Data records
= Beginning of Section =

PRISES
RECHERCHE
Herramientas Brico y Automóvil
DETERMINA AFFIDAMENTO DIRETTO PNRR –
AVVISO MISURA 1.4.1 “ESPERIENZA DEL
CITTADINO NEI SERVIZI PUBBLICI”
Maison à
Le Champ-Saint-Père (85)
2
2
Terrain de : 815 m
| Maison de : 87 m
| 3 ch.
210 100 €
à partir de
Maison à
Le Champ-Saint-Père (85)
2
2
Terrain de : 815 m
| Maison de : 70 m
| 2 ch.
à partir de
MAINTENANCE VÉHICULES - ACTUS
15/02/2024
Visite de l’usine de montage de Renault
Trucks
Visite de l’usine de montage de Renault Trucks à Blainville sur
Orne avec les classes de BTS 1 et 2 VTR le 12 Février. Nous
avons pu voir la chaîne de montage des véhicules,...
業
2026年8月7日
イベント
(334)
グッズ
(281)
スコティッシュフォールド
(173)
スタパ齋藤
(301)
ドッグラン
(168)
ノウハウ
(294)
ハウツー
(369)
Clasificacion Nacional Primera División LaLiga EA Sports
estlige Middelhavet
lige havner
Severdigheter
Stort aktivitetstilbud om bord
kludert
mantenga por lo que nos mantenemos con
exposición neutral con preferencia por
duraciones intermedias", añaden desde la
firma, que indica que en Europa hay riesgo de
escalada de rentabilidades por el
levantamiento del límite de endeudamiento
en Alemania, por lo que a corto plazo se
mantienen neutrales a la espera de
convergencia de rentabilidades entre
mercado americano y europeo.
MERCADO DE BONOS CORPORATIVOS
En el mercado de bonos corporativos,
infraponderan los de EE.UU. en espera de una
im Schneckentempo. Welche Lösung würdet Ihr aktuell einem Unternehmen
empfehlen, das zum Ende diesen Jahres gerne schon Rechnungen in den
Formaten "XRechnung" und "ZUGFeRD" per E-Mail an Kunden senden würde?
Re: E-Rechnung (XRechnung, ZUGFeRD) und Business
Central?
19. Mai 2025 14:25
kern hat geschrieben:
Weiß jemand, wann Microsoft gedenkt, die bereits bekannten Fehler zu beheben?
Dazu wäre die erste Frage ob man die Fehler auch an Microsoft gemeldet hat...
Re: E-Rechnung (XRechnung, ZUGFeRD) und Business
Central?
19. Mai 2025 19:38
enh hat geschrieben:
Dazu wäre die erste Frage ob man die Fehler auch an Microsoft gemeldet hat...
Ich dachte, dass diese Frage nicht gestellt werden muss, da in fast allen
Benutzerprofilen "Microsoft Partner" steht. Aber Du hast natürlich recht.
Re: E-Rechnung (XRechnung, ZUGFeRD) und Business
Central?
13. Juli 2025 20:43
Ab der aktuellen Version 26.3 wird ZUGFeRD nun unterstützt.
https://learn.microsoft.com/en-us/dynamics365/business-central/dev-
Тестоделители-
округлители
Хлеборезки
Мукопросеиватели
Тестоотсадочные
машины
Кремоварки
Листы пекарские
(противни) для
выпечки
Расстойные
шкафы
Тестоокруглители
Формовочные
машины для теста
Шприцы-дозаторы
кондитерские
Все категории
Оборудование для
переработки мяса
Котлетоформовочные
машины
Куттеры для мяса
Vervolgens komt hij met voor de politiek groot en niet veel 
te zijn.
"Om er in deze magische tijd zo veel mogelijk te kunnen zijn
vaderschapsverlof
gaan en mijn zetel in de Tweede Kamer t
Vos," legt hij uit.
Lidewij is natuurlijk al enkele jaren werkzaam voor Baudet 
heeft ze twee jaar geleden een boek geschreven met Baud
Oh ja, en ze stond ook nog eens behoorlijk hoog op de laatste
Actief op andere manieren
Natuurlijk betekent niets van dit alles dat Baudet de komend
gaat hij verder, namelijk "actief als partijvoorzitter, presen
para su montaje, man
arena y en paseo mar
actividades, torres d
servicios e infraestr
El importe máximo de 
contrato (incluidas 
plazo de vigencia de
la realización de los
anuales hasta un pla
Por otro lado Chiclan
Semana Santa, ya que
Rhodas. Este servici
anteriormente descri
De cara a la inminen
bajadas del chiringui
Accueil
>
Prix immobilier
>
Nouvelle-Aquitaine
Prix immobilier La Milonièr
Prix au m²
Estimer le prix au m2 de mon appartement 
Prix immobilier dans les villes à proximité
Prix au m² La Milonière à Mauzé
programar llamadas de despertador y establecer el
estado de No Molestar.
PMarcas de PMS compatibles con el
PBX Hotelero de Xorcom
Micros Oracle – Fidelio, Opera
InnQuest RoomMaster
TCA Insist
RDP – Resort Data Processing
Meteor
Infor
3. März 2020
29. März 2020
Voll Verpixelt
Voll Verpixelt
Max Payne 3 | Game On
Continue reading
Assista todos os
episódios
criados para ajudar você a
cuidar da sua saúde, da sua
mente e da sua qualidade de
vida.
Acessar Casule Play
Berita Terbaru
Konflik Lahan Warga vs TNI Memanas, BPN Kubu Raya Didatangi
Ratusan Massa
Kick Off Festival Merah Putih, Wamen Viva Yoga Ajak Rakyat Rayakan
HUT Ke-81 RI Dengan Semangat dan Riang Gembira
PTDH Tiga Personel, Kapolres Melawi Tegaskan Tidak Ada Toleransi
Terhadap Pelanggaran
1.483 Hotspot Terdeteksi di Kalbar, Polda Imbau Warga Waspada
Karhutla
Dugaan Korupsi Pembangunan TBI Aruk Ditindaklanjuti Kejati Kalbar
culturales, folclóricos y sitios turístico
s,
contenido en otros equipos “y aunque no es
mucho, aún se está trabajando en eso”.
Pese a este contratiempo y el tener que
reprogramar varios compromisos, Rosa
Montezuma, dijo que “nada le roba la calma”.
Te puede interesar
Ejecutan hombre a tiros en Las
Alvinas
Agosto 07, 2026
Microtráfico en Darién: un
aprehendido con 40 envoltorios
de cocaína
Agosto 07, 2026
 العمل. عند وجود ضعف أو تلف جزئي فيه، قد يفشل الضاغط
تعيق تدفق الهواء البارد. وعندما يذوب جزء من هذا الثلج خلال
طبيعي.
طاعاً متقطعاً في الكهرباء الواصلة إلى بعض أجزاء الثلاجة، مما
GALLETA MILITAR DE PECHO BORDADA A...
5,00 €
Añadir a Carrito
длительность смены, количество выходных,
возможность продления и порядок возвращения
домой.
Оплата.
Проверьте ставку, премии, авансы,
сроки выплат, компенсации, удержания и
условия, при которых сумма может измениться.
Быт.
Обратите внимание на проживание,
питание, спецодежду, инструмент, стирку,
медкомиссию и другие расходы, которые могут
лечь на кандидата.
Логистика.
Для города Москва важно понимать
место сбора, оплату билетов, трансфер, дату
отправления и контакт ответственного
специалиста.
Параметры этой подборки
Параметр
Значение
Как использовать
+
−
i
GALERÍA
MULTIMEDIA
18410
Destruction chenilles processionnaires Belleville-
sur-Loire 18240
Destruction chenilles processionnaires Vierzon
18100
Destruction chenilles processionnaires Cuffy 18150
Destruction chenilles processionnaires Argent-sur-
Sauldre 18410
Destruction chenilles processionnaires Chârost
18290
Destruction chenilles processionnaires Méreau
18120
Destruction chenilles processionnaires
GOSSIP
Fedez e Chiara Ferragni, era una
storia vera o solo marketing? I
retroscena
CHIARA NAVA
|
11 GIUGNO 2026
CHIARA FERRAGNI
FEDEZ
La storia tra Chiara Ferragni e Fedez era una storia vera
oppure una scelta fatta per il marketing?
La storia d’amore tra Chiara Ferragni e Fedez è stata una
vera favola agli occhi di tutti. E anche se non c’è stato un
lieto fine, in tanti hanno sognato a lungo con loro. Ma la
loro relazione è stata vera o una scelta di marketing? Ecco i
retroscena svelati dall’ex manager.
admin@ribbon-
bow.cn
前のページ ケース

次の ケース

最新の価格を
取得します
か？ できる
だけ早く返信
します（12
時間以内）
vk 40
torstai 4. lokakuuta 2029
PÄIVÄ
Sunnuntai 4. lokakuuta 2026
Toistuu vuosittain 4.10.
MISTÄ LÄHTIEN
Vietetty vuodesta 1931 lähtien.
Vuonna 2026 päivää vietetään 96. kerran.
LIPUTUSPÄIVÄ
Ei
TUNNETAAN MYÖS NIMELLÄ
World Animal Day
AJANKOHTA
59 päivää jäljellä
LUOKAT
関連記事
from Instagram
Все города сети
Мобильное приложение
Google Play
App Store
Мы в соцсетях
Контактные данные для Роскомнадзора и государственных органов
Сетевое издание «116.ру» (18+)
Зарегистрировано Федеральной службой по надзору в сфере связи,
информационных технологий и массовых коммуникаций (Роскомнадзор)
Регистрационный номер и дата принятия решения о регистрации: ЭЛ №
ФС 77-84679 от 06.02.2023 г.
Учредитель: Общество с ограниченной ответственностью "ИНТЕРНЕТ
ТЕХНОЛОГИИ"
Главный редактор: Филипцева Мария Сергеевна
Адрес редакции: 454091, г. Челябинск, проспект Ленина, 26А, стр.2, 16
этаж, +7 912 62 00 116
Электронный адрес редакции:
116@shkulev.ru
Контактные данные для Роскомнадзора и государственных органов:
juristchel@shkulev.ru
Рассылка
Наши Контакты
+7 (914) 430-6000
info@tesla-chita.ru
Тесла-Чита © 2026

= End of Section =

▶ PROBLEM STATEMENT
From the entries above, restate word for word the lines from the line containing "bajadas del chiringui" to the line containing "специалиста.", both ends included, and nothing more.

▶ WRITTEN SOLUTION
bajadas del chiringui
Accueil
>
Prix immobilier
>
Nouvelle-Aquitaine
Prix immobilier La Milonièr
Prix au m²
Estimer le prix au m2 de mon appartement 
Prix immobilier dans les villes à proximité
Prix au m² La Milonière à Mauzé
programar llamadas de despertador y establecer el
estado de No Molestar.
PMarcas de PMS compatibles con el
PBX Hotelero de Xorcom
Micros Oracle – Fidelio, Opera
InnQuest RoomMaster
TCA Insist
RDP – Resort Data Processing
Meteor
Infor
3. März 2020
29. März 2020
Voll Verpixelt
Voll Verpixelt
Max Payne 3 | Game On
Continue reading
Assista todos os
episódios
criados para ajudar você a
cuidar da sua saúde, da sua
mente e da sua qualidade de
vida.
Acessar Casule Play
Berita Terbaru
Konflik Lahan Warga vs TNI Memanas, BPN Kubu Raya Didatangi
Ratusan Massa
Kick Off Festival Merah Putih, Wamen Viva Yoga Ajak Rakyat Rayakan
HUT Ke-81 RI Dengan Semangat dan Riang Gembira
PTDH Tiga Personel, Kapolres Melawi Tegaskan Tidak Ada Toleransi
Terhadap Pelanggaran
1.483 Hotspot Terdeteksi di Kalbar, Polda Imbau Warga Waspada
Karhutla
Dugaan Korupsi Pembangunan TBI Aruk Ditindaklanjuti Kejati Kalbar
culturales, folclóricos y sitios turístico
s,
contenido en otros equipos “y aunque no es
mucho, aún se está trabajando en eso”.
Pese a este contratiempo y el tener que
reprogramar varios compromisos, Rosa
Montezuma, dijo que “nada le roba la calma”.
Te puede interesar
Ejecutan hombre a tiros en Las
Alvinas
Agosto 07, 2026
Microtráfico en Darién: un
aprehendido con 40 envoltorios
de cocaína
Agosto 07, 2026
 العمل. عند وجود ضعف أو تلف جزئي فيه، قد يفشل الضاغط
تعيق تدفق الهواء البارد. وعندما يذوب جزء من هذا الثلج خلال
طبيعي.
طاعاً متقطعاً في الكهرباء الواصلة إلى بعض أجزاء الثلاجة، مما
GALLETA MILITAR DE PECHO BORDADA A...
5,00 €
Añadir a Carrito
длительность смены, количество выходных,
возможность продления и порядок возвращения
домой.
Оплата.
Проверьте ставку, премии, авансы,
сроки выплат, компенсации, удержания и
условия, при которых сумма может измениться.
Быт.
Обратите внимание на проживание,
питание, спецодежду, инструмент, стирку,
медкомиссию и другие расходы, которые могут
лечь на кандидата.
Логистика.
Для города Москва важно понимать
место сбора, оплату билетов, трансфер, дату
отправления и контакт ответственного
специалиста.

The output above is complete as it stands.